BENTON HARBOR — The new Flagship True North Fish Market in Benton Harbor, the second local venture for owner Rachel Collins, offers menu items such as fish and chips, popcorn shrimp, perch sandwiches and catfish bites.
“My people were fishers and foragers,” said Collins, who has been in the seafood business for 30 years, including as a chef and owner of an international caviar company. Before that she worked in her family’s restaurant in northwest Illinois, specializing in Northern Italian cuisine.
A Harbor Country resident for 20 years, Collins opened Flagship Specialty Foods & Fish Market, on Red Arrow Highway in Lakeside, in 2016, offering fresh and prepared foods. Then she noticed that customers were coming from St. Joseph and Benton Harbor to taste her food offerings.
That led her to look into a second location, landing at 325 W. Main St., with its iconic “FOOD” sign outside. The restaurant most recently was run as Mosaic on Main.
After looking at other locations, “this had more charm,” Collins said. “I’d rather go somewhere that is interesting than some place that is sterile.”
(One local connection: Collins’ mother attended the Art Institute of Chicago in the 1950s and is friends with renowned sculptor Richard Hunt, who has a studio in Benton Harbor.) The new Flagship features a casual atmosphere, and customers place and pick up their own orders.
“We’re trying not to be a restaurant,” Collins said. “People want to get in, eat and get out.”
Of course, it will rely on her in-depth knowledge of everything that swims or floats.
The menu includes fresh clam strips, a grilled salad with salmon or chicken, and a broth bowl made with mussels. There also are items for kids. Side dishes include artichoke fritters with lemon caper aioli.
The staff includes Chef Tyrrence Spencer and Manager Renee Nelson.
On a recent Tuesday, the fresh seafood case displayed wild Pacific salmon, Bar Harbor mussels, and Faroe Island salmon.

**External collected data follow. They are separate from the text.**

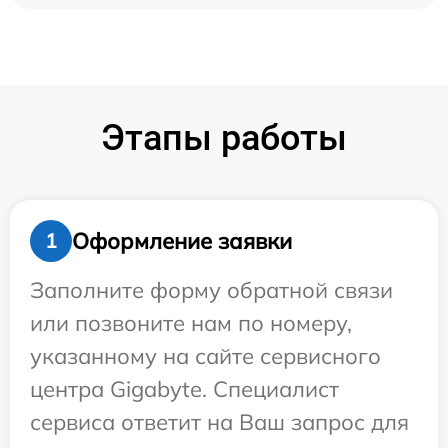
Этапы работы
Оформление заявки
1
Заполните форму обратной связи
или позвоните нам по номеру,
указанному на сайте сервисного
центра Gigabyte. Специалист
сервиса ответит на Ваш запрос для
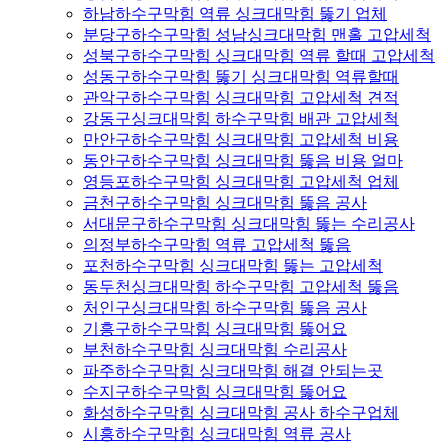
하남하수구막힘 역류 싱크대막힘 뚫기 업체
분당구하수구막힘 성남싱크대막힘 맨홀 고압세척
성북구하수구막힘 싱크대막힘 역류 할때 고압세척
성동구하수구막힘 뚫기 싱크대막힘 역류할때
관악구하수구막힘 싱크대막힘 고압세척 견적
강동구싱크대막힘 하수구막힘 배관 고압세척
만안구하수구막힘 싱크대막힘 고압세척 비용
동안구하수구막힘 싱크대막힘 뚫음 비용 얼마
영등포하수구막힘 싱크대막힘 고압세척 업체
금천구하수구막힘 싱크대막힘 뚫음 공사
서대문구하수구막힘 싱크대막힘 뚫는 수리공사
의정부하수구막힘 역류 고압세척 뚫음
포천하수구막힘 싱크대막힘 뚫는 고압세척
동두천싱크대막힘 하수구막힘 고압세척 뚫음
처인구싱크대막힘 하수구막힘 뚫음 공사
기흥구하수구막힘 싱크대막힘 뚫어요
부천하수구막힘 싱크대막힘 수리공사
파주하수구막힘 싱크대막힘 해결 안되는곳
수지구하수구막힘 싱크대막힘 뚫어요
화성하수구막힘 싱크대막힘 공사 하수구업체
시흥하수구막힘 싱크대막힘 역류 공사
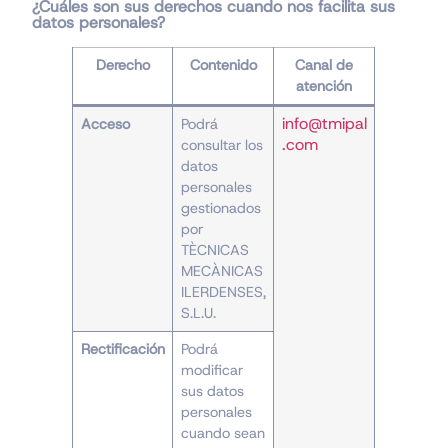
¿Cuáles son sus derechos cuando nos facilita sus
datos personales?
Derecho
Contenido
Canal de
atención
info@tmipal
Acceso
Podrá
.com
consultar los
datos
personales
gestionados
por
TÈCNICAS
MECÀNICAS
ILERDENSES,
S.L.U.
Rectificación
Podrá
modificar
sus datos
personales
cuando sean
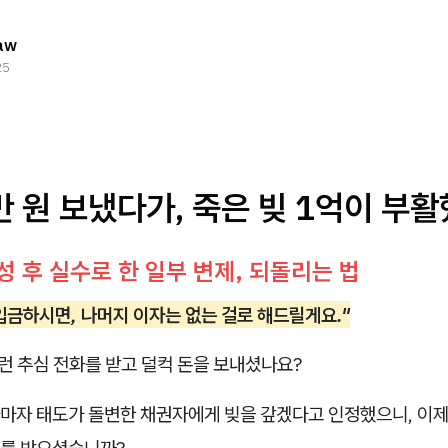
aw
25
만 원 보냈다가, 죽은 빚 1억이 부
 후 실수로 한 일부 변제, 되돌리는 법
 입금하시면, 나머지 이자는 없는 걸로 해드릴게요."
이런 추심 전화를 받고 덜컥 돈을 보내셨나요?
마자 태도가 돌변한 채권자에게 빚을 갚겠다고 인정했으니, 이제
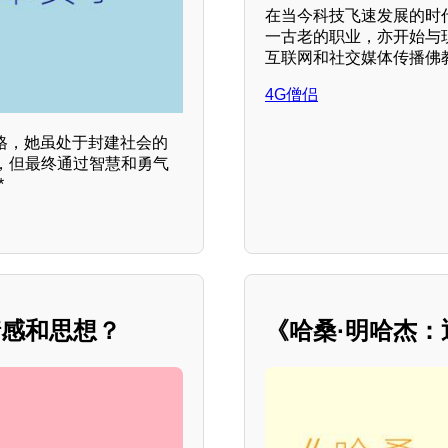
在当今科技飞速发展的时
一古老的职业，亦开始与现
互联网和社交媒体传播佛
4G僧侣
格，她虽处于封建社会的
，但最终通过智慧和勇气
*
情感和思想？
《哈桑·明哈杰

Salmon has been the biggest seller in Lakeside, Collins said.
The shelves were stocked with specialty items, from base stock for squid ink paella to Spanish sardines.
Collins said she is conscientious about where she imports her seafood from, and the vendor who supplies most of her supply is “excruciatingly careful” that the food is raised in a sustainable and healthy manner.
The entrepreneur continues to ride the wave of a renaissance in American food that started in the 1980s.
“It doesn’t have to be imported to be good,” Collins said.
Collins, who is interested in building and neighborhood preservation, looks forward to being part of the rebirth of Benton Harbor, as well.
“It’s always a slow build,” she said. “I’m happy to be part of that change.”